具体的には平成9年には一人当たり1日に98gの摂取量だったが
平成21年には74gまで低下して、肉の摂取量の83gに抜かれて逆転した。
これは魚を多く食べる高齢者が減って若い世代がふえたことも関連している。
今後、どのくらいの摂取量を目標とするか、については
1日一人〇〇g程度の消費量を目標としたい

    *****注***目標量が一般公開になっていないので、〇〇gと、伏字にしてあります****

・・というような原案が水産庁からでた。
「一人〇〇gというのは、どういう根拠で求めた数字ですか?
これ以上減らないために、というだけの根拠ですか?」と質問した私に
「どんどん魚をたべなくなっているので
これ以上減らさないため、実際、これが精いっぱいだと思う」という返答がかえってきた。

「これは食べ物の話なんです。
他の品物の消費量と同じに考えるわけにいかないと思います。
これは目標です。今を維持する、それだけの消極的な根拠の目標でいいと思いません。

厚生労働省は、2010年の食事摂取基準で、n−3系脂肪酸の摂取を多くするようにと
呼びかけています。
この種類の脂肪酸は、肉ではほとんどとれません、魚でないとだめなのです。

そして生活習慣病予防のためにも、n−3系脂肪酸のうちのDHAは一日1gとることが
望ましいとしています。

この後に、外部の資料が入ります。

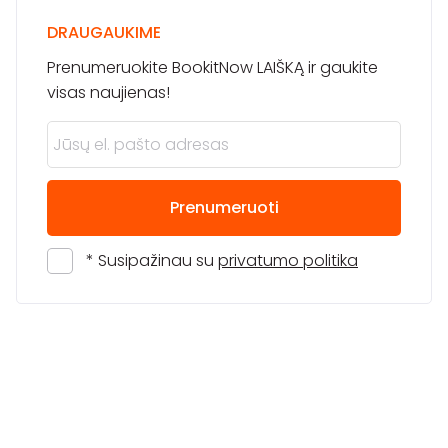
DRAUGAUKIME
Prenumeruokite BookitNow LAIŠKĄ ir gaukite
visas naujienas!
Prenumeruoti
* Susipažinau su
privatumo politika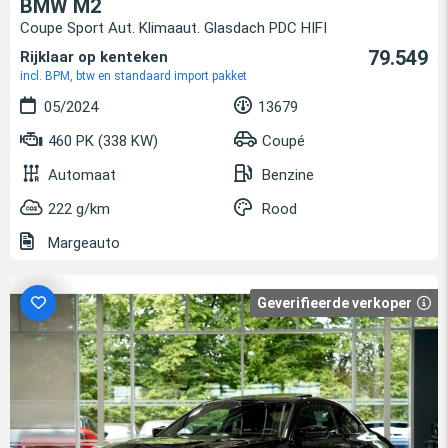
BMW M2
Coupe Sport Aut. Klimaaut. Glasdach PDC HIFI
79.549
Rijklaar op kenteken
incl. BPM, btw en standaard import pakket
05/2024
13679
460 PK (338 KW)
Coupé
Automaat
Benzine
222 g/km
Rood
Margeauto
Geverifieerde verkoper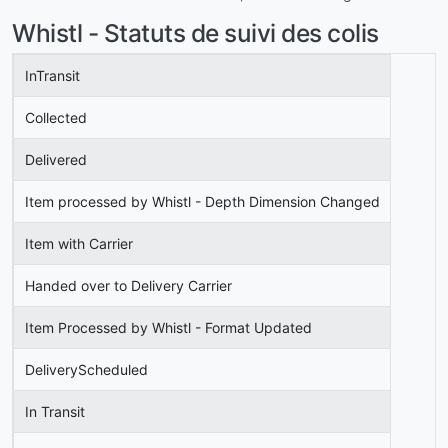
Whistl - Statuts de suivi des colis
InTransit
Collected
Delivered
Item processed by Whistl - Depth Dimension Changed
Item with Carrier
Handed over to Delivery Carrier
Item Processed by Whistl - Format Updated
DeliveryScheduled
In Transit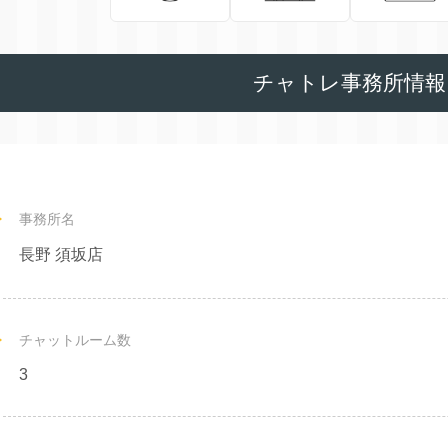
チャトレ事務所情報
事務所名
長野 須坂店
チャットルーム数
3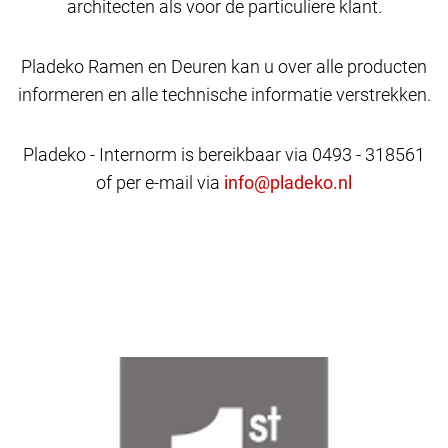
architecten als voor de particuliere klant.
Pladeko Ramen en Deuren kan u over alle producten
informeren en alle technische informatie verstrekken.
Pladeko - Internorm is bereikbaar via 0493 - 318561
of per e-mail via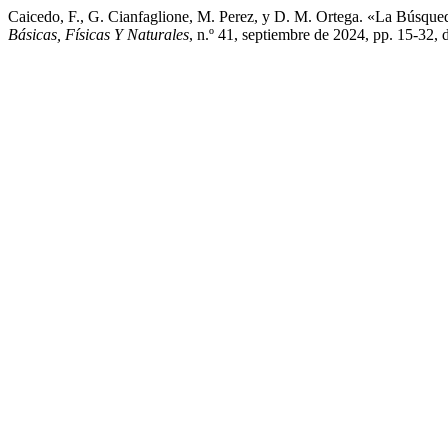
Caicedo, F., G. Cianfaglione, M. Perez, y D. M. Ortega. «La Búsq
Básicas, Físicas Y Naturales
, n.º 41, septiembre de 2024, pp. 15-32,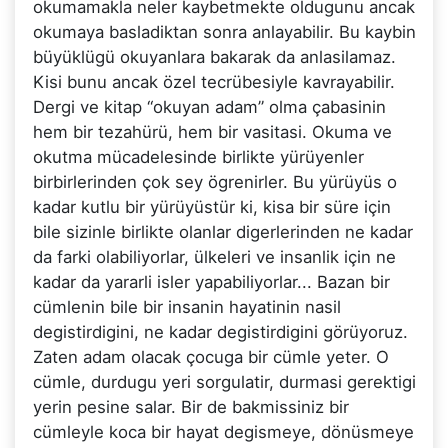
okumamakla neler kaybetmekte oldugunu ancak
okumaya basladiktan sonra anlayabilir. Bu kaybin
büyüklügü okuyanlara bakarak da anlasilamaz.
Kisi bunu ancak özel tecrübesiyle kavrayabilir.
Dergi ve kitap “okuyan adam” olma çabasinin
hem bir tezahürü, hem bir vasitasi. Okuma ve
okutma mücadelesinde birlikte yürüyenler
birbirlerinden çok sey ögrenirler. Bu yürüyüs o
kadar kutlu bir yürüyüstür ki, kisa bir süre için
bile sizinle birlikte olanlar digerlerinden ne kadar
da farki olabiliyorlar, ülkeleri ve insanlik için ne
kadar da yararli isler yapabiliyorlar... Bazan bir
cümlenin bile bir insanin hayatinin nasil
degistirdigini, ne kadar degistirdigini görüyoruz.
Zaten adam olacak çocuga bir cümle yeter. O
cümle, durdugu yeri sorgulatir, durmasi gerektigi
yerin pesine salar. Bir de bakmissiniz bir
cümleyle koca bir hayat degismeye, dönüsmeye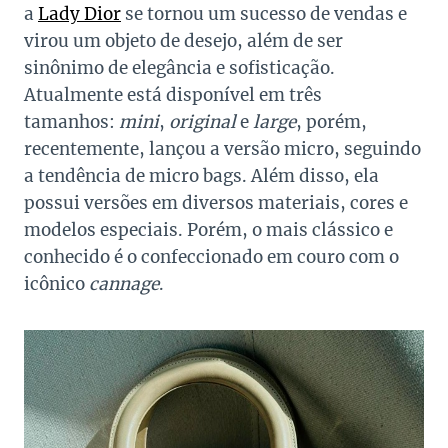
a
Lady Dior
se tornou um sucesso de vendas e
virou um objeto de desejo, além de ser
sinônimo de elegância e sofisticação.
Atualmente está disponível em três
tamanhos:
mini
,
original
e
large
, porém,
recentemente, lançou a versão micro, seguindo
a tendência de micro bags. Além disso, ela
possui versões em diversos materiais, cores e
modelos especiais. Porém, o mais clássico e
conhecido é o confeccionado em couro com o
icônico
cannage
.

DHAは魚の中でも青魚の油に含まれるものです。
これには、魚としては、平均して80−90g程度の摂取が必要になる。

今の消費量がこうだから維持する、ではなく
健康面もから厚生労働省のだしていることともリンクさせた
数字でなければならない、目標量がそもそも健康によい数値をみたしていないなら
目標になりません。

BSE問題の年は一時的に魚の消費量がぐっとあがっています。
これは
丙午のときの出生数が変わったのと同じように、人の気持ちで物事がこれだけ動く
そういう証明になると思う。
だから、魚を食べろ、というのではなく
なぜ魚を食べることが大事か、それを国民に徹底して知らせていく
そういうことで国民は自然に動くと思うのです」

こういうふうに、話した。

実は、会議に出る前に、魚を食べることと健康についての海外の研究論文を調べていったら
魚に含まれる脂肪酸が健康増進や疾病予防に役立つか
実際に、食生活の変化で、魚をたべなくなった民族がどれだけ生活習慣病をふやしたか
改めて気づかせられる研究結果がたくさんでてきていた。
たとえばイヌイットのような生魚を食べる民族が
食習慣の欧米化により魚食の低下で生活習慣病が増加しているという報告などだ。
現代病ともいわれる、うつ病は、魚食が少ないと多くなる、という研究も目にしていたからだ。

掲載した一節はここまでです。